Why wouldn't Preeva's parents tell her about the mysterious girl in the picture? Why had her brave and noble father--Adler Hershi, also known as Samuel, Harry, or Herman Adler--hung that girl's portrait above his bed instead of Preeva's? Preeva was raised in New York on her father's tales of adventure and heroism. But she needed more information about him and his clan of taxi-driving brothers from Mukacheve in Transcarpathia. No one living seemed to have the answers she sought.
Years later, using modern genealogy tools and old-fashioned deduction, researching on the Web, and journeying through Israel, Ukraine, Hungary, and Czechoslovakia, she set out to discover the truth about her father's stories. Join Preeva on her exciting, interesting, funny, sad, and brutally honest journey as she learns the history of her ancestors and in the process becomes more sure of herself and her Jewish identity.

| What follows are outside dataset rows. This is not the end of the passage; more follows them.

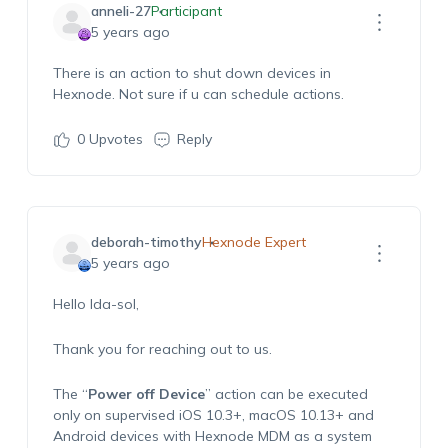
anneli-27
Participant
5 years ago
There is an action to shut down devices in
Hexnode. Not sure if u can schedule actions.
0
Upvotes
Reply
deborah-timothy
Hexnode Expert
5 years ago
Hello Ida-sol,
Thank you for reaching out to us.
The “
Power off Device
” action can be executed
only on supervised iOS 10.3+, macOS 10.13+ and
Android devices with Hexnode MDM as a system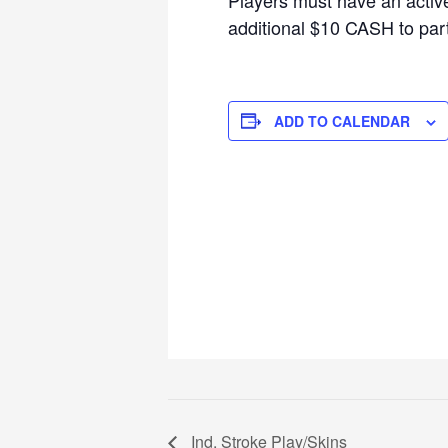
additional $10 CASH to parti
ADD TO CALENDAR
Ind. Stroke Play/Skins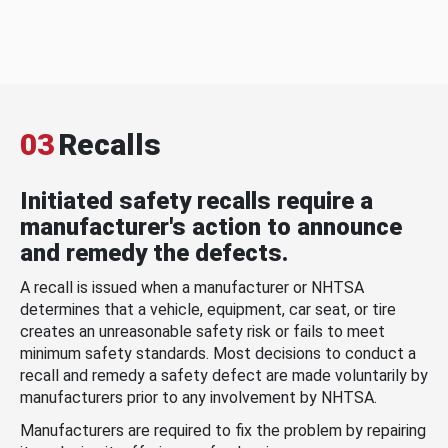
03
Recalls
Initiated safety recalls require a
manufacturer's action to announce
and remedy the defects.
A recall is issued when a manufacturer or NHTSA
determines that a vehicle, equipment, car seat, or tire
creates an unreasonable safety risk or fails to meet
minimum safety standards. Most decisions to conduct a
recall and remedy a safety defect are made voluntarily by
manufacturers prior to any involvement by NHTSA.
Manufacturers are required to fix the problem by repairing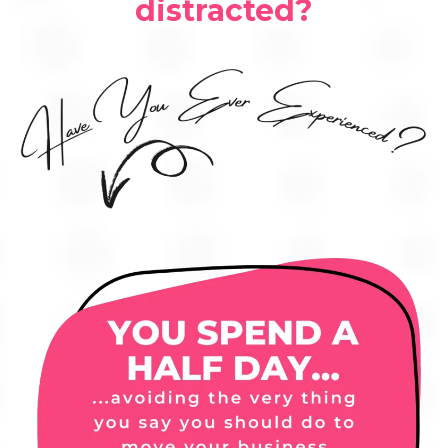
distracted?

This is a quick read giving a clear look into the feelings and thoughts of the child of a survivor who feels she was loved less than than the girl in the picture her father kept above his bed--until she goes to Europe to see what that child saw in her brief life.
It's the rare memoir that is as much of a gripping page turner as this one was. I am acquainted with the author and her friend Jess through Congregation Etz Chayim in Palo Alto. I had some idea of her background, and knew that we were first in Israel around the same time, but her research into her family's genealogy is exhaustive - and similar to my own only in the sense that my grandparents were also from towns in the Pale of Settlement, including Bessarabia in my moms case. My dad was the son of a generation of chicken farmers in Petaluma; but a good number of his people were also Labor Zionists who escaped the brutality of the white Russian army; as well as the Holocaust in Europe. Preeva, I can't wait to read more from you!
Lots of detail which I'm sure is interesting to the Adler family. The writing is done so well you keep reading but at the end it dissolves into a series of incidents with no real outcome and no seeming connection, leaving you wondering why you stuck wth it. The author should have hit the Tarot cards 30 years earlier! But a good historical journal all the same with interesting insights into her family history.